Decorating the Snakefile

In the previous steps, the Snakemake rules were run individually. But what if we want to run all the commands at once? It gets tedious to run each command individually, and we can do that already without Snakemake!

By defining the inputs and outputs for each rule's command(s), Snakemake can figure out how the rules are linked together. The rule structure will now look something like this, where input:, output:, and shell: are Snakemake directives:

rule rule_name:

    input:
        # input file names must be enclosed in quotes
        # multiple inputs should be separated by commas
        # the new line for each input is optional
        "input file 1",
        "input file 2",
        "input file 3"
    output:
        # output file names must be enclosed in quotes
        # multiple outputs should be separated by commas
        "output file 1",
        "output file 2"
    shell:
        # for multi-line commands
        # commands must be enclosed in triple quotes
        """
        command_1
        command_2
        """

Here, Snakemake interprets the input: and output: sections as Python code, and the shell: section as the bash code that gets run on the command line.

Step 4: Adding output files

Let's start with a clean slate.

Warning

Be careful with rm command - it deletes files forever!

Delete any output files you created in the sections above, such that you only have the Snakefile in your directory: rm <file name>.

The output of the download_data rule is SRR2584857_1.fastq.gz.

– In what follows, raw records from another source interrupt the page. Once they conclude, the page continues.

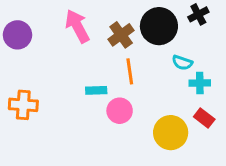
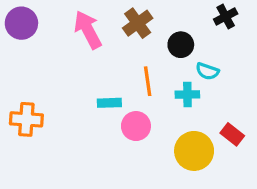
black circle: (159, 26) -> (181, 45), moved, size x0.6
purple circle: (17, 35) -> (21, 23), moved
brown cross: (121, 35) -> (138, 23), moved
cyan cross: (200, 83) -> (187, 94), moved

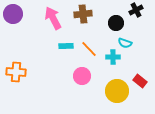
brown cross: (138, 23) -> (83, 14), turned 30
black circle: (181, 45) -> (116, 23), moved
orange line: (148, 81) -> (89, 49), turned -36
cyan rectangle: (109, 103) -> (66, 46), moved

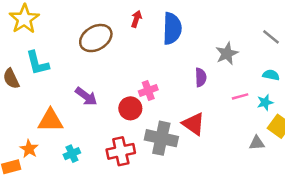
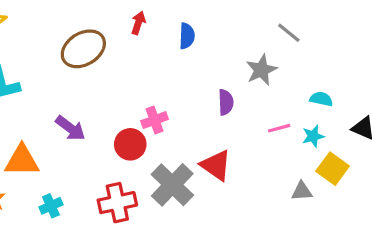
blue semicircle: (172, 28) -> (187, 36), size x0.6
gray line: (271, 37) -> (289, 33), moved
gray cross: (161, 138) -> (172, 185), turned 32

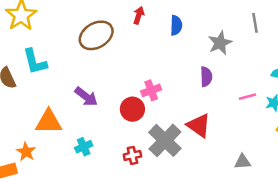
gray line: (289, 33) -> (255, 23), turned 42
gray star: (261, 70) -> (220, 43), moved
gray triangle: (302, 191) -> (243, 162), moved
red cross: (117, 203) -> (132, 155), moved, size x0.6
cyan cross: (51, 206) -> (84, 147), moved

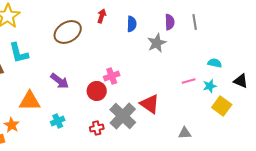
gray star: (220, 43) -> (157, 43), moved
purple semicircle: (206, 77) -> (170, 22), moved

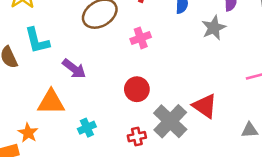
pink cross: (112, 76) -> (141, 38), moved
purple arrow: (60, 81) -> (74, 69), moved
gray triangle: (185, 133) -> (250, 130), moved

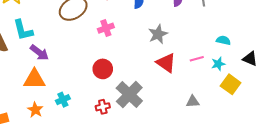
gray star: (214, 28) -> (158, 34), moved
purple arrow: (74, 69) -> (39, 53), moved
red triangle: (205, 106) -> (166, 63), moved
orange star: (28, 133) -> (35, 110), moved

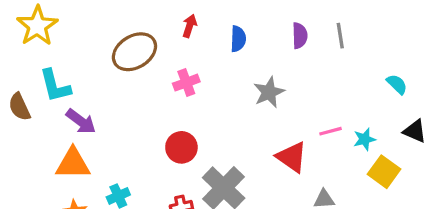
cyan semicircle: (223, 40) -> (397, 84), moved, turned 32
red triangle: (166, 63) -> (292, 157), moved

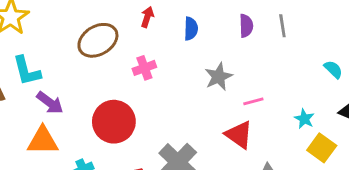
pink line: (331, 131) -> (253, 101), moved
cyan star: (365, 139) -> (304, 119), turned -30
red circle: (181, 147) -> (114, 122), moved, size x1.5

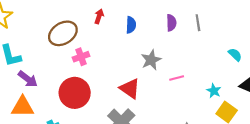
pink cross: (144, 68) -> (81, 57), moved
red triangle: (239, 135) -> (130, 89), moved

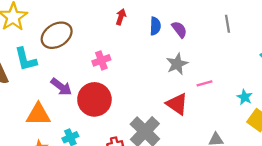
purple semicircle: (171, 23) -> (179, 29), moved, turned -35
brown ellipse: (63, 33) -> (57, 35), moved
purple arrow: (28, 79) -> (61, 87), moved
red triangle: (130, 89) -> (177, 104), moved

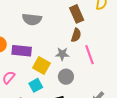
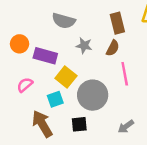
gray star: (62, 54) -> (84, 46), moved
gray circle: (66, 77) -> (93, 95), size x1.6

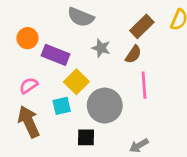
brown rectangle: (117, 23) -> (142, 26), turned 54
brown arrow: (42, 124) -> (29, 122), moved

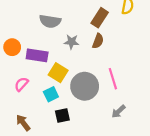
pink line: (144, 85) -> (113, 79), moved
brown arrow: (29, 122) -> (23, 123), moved, size x0.7
black square: (86, 137) -> (62, 115), moved

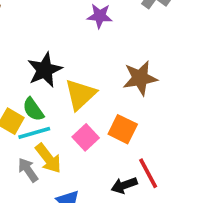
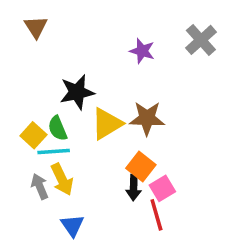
brown star: (140, 78) -> (147, 118), moved
pink square: (86, 137) -> (162, 188), moved
black arrow: (124, 185) -> (134, 188), moved, turned -80

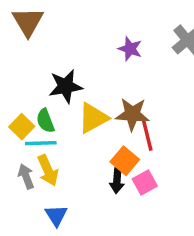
brown triangle: (36, 27) -> (28, 22), size x1.4
red line: (156, 215) -> (147, 135), moved

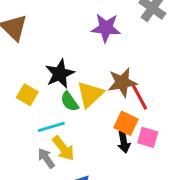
purple star: (130, 49) -> (106, 28), size x1.4
green semicircle: (45, 121) -> (70, 102), moved
yellow square: (22, 127) -> (27, 95), moved
pink square: (145, 183) -> (148, 137), turned -30

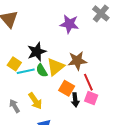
red line: (139, 97) -> (88, 82), moved
orange square: (126, 123) -> (67, 88), moved
cyan line: (51, 127) -> (26, 71), moved
gray arrow: (46, 158) -> (14, 106), moved

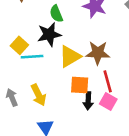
green semicircle: (42, 70) -> (56, 14), moved
orange square: (67, 88) -> (80, 85), turned -35

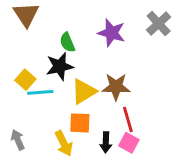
orange square: (80, 85) -> (80, 123), moved
yellow arrow: (38, 95) -> (64, 143), moved

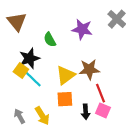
black star: (60, 66) -> (29, 58), moved
cyan line: (40, 92) -> (33, 79), turned 54
yellow arrow: (64, 143) -> (42, 116), moved

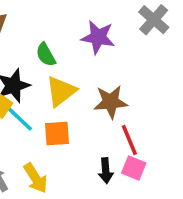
yellow triangle: (66, 75) -> (61, 91), moved
orange square: (65, 99) -> (57, 133), moved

Add this to the rule, note that the output file must be in quotes "":

rule download_data:

    output: "SRR2584857_1.fastq.gz"
    shell:
        "wget https://osf.io/4rdza/download -O SRR2584857_1.fastq.gz"

Try: Run the download_data rule twice.

snakemake -p download_data

You will notice the following message after the second run of download_data:

snakemake nothing to be done message

Delete the file: rm SRR2584857_1.fastq.gz. Now run the rule again.

This time the shell command is executed! By explicitly including the output file in the rule, Snakemake was smart enough to know that the output file already exists and doesn't need to be re-created.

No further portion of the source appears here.